- _Your goal_
Output, word for word, the lines of this listing that fall between the line with "интимными фото — видео" and the line with "6 августа 14:12", counting both of those lines, and no others.

- _Dataset extract_
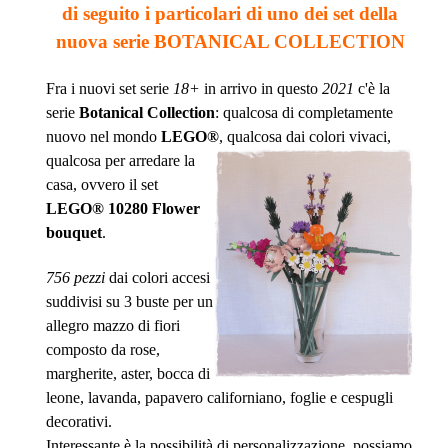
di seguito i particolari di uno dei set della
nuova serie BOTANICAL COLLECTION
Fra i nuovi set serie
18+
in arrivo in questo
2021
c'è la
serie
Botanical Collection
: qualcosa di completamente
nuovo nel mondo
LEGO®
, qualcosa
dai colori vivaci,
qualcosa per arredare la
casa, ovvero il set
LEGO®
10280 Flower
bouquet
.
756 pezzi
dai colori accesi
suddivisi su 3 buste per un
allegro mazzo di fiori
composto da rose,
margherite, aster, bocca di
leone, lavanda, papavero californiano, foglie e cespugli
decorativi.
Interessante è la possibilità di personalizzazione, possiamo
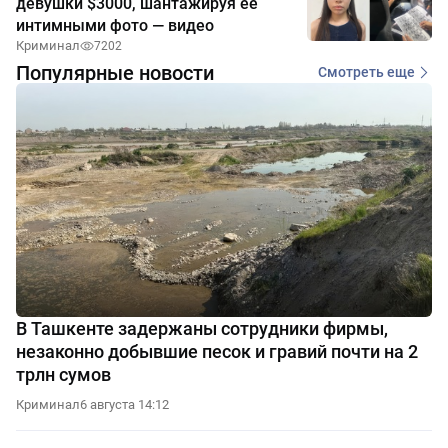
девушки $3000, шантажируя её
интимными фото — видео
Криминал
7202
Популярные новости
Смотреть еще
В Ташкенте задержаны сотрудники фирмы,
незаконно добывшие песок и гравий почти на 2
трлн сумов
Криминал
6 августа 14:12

==

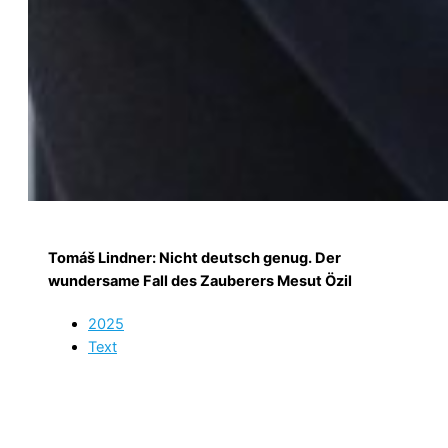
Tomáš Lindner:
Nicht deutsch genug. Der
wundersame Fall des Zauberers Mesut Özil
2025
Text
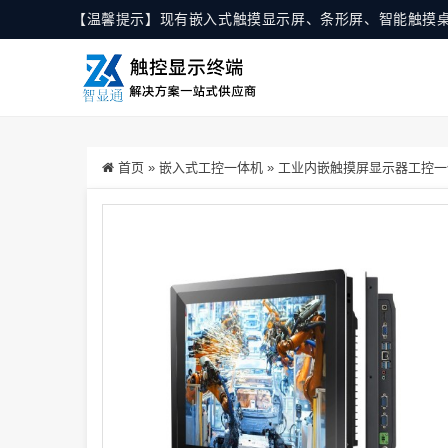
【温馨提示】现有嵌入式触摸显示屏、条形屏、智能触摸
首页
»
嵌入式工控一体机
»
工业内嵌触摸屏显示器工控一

- _Exercise result_
интимными фото — видео
Криминал
7202
Популярные новости
Смотреть еще
В Ташкенте задержаны сотрудники фирмы,
незаконно добывшие песок и гравий почти на 2
трлн сумов
Криминал
6 августа 14:12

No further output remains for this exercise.